That vagueness is part of the point. To be better at producing paperclips, Clippy needs to better at rationality, which involves adopting better heuristics, which would involve rejecting subjective bias and regarding objectivity as better...which might lead Clippy to realise that subjectively valuing clipping is worse.
Then that wouldn’t be a very good way to become better at producing paperclips, would it?
Yes, but that wouldn’t matter. The argument whowhowho would like to make is that (edit: terminal) goals (or utility functions) are not constant under learning, and that they are changed by learning certain things so unpredictably that an agent cannot successfully try to avoid learning things that will change his (edit: terminal) goals/utility function.
Not that I believe such an argument can be made, but your objection doesn’t seem to apply.
Conflating goals and utility functions here seems to be a serious error. For people, goals can certainly be altered by learning more; but people are algorithmically messy so this doesn’t tell us much about formal agents. On the other hand, it’s easy to think that it’d work the same way for agents with formalized utility functions and imperfect knowledge of their surroundings: we can construct situations where more information about world-states can change their preference ordering and thus the set of states the agent will be working toward, and that roughly approximates the way we normally talk about goals.
This in no way implies that those agents’ utility functions have changed, though. In a situation like this, we’re dealing with the same preference ordering over fully specified world-states; there’s simply a closer approximation of a fully specified state in any given situation and fewer gaps that need to be filled in by heuristic methods. The only way this could lead to Clippy abandoning its purpose in life is if clipping is an expression of such a heuristic rather than of its basic preference criteria: i.e. if we assume what we set out to prove.
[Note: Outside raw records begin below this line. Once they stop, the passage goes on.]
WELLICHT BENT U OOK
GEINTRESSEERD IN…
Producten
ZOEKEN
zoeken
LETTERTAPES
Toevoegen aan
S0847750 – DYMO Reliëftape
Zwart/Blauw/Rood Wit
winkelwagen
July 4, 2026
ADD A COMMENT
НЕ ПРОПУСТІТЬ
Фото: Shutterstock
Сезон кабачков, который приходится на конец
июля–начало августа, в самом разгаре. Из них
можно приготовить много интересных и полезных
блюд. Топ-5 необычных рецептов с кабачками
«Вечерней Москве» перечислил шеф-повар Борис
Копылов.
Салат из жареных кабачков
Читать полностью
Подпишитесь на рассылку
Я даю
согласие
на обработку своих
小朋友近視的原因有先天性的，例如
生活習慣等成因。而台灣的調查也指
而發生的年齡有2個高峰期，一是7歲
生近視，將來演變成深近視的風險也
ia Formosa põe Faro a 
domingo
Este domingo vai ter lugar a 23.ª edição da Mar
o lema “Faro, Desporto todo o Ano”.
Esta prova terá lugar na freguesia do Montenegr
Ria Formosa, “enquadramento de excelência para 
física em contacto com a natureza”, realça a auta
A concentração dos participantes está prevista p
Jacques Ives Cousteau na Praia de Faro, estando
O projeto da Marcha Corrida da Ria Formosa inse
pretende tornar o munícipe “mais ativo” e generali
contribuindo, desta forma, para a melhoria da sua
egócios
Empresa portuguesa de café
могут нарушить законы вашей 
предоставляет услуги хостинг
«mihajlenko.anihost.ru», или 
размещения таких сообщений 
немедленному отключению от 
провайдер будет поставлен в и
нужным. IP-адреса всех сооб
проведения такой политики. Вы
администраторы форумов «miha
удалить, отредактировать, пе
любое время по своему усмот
In that case, wouldn’t the best course of an agent which cared only about making paperclips be to deliberately avoid learning, lest it be deterred from making paperclips?
Suppose that Ghandi had the opportunity to read the Necronomicon, which might offer him power to help people more effectively, but would also probably turn him evil if he read it. Wouldn’t he most likely want to avoid reading it?
In that case, wouldn’t the best course of an agent which cared only about making paperclips be to deliberately avoid learning, lest it be deterred from making paperclips?
Sure. Which is why whowhowho would have to show that these goal-influencing things to learn (I’m deliberately not saying “pieces of information”) occur very unpredictably, making his argument harder to substantiate.
I’ll say it again: Clippy’s goal its to make the maximum number of clips, so it is not going to engage
in a blanket rejection of all attempts at self-improvement.
I’ll say it again: Clippy doesn’t have an oracle telling it what is goal-improving or not.
We know value stability is a problem in recursive self-modification scenarios. We don’t know—to put it very mildly—that unstable values will tend towards cozy human-friendly universals, and in fact have excellent reasons to believe they won’t. Especially if they start somewhere as bizarre as paperclippism.
In discussions of a self-improving Clippy, Clippy’s values are usually presumed stable. The alternative is (probably) no less dire, but is a lot harder to visualize.
In that case, wouldn’t the best course of an agent which cared only about making paperclips be to deliberately avoid learning, lest it be deterred from making paperclips?
Well, it would arguably be a better course for a paperclipper that anticipates experiencing value drift to research how to design systems whose terminal values remain fixed in the face of new information, then construct a terminal-value-invariant paperclipper to replace itself with.
Of course, if the agent is confident that this is impossible (which I think whowhowho and others are arguing, but I’m not quite certain), that’s another matter.
Edit: Actually, it occurs to be that describing this as a “better course” is just going to create more verbal chaff under the current circumstances. What I mean is that it’s a course that more successfully achieves a paperclipper’s current values, not that it’s a course that more successfully achieves some other set of values.
In that case, wouldn’t the best course of an agent which cared only about making paperclips be to deliberately avoid learning, lest it be deterred from making paperclips?
Then it would never get better at making paperclips. It would be choosing not to act on its primary goal of making the maximum possible number of clips.Which is a contradiction.
Suppose that Ghandi had the opportunity to read the Necronomicon, which might offer him power to help people more effectively, but would also probably turn him evil if he read it. Wouldn’t he most likely want to avoid reading it?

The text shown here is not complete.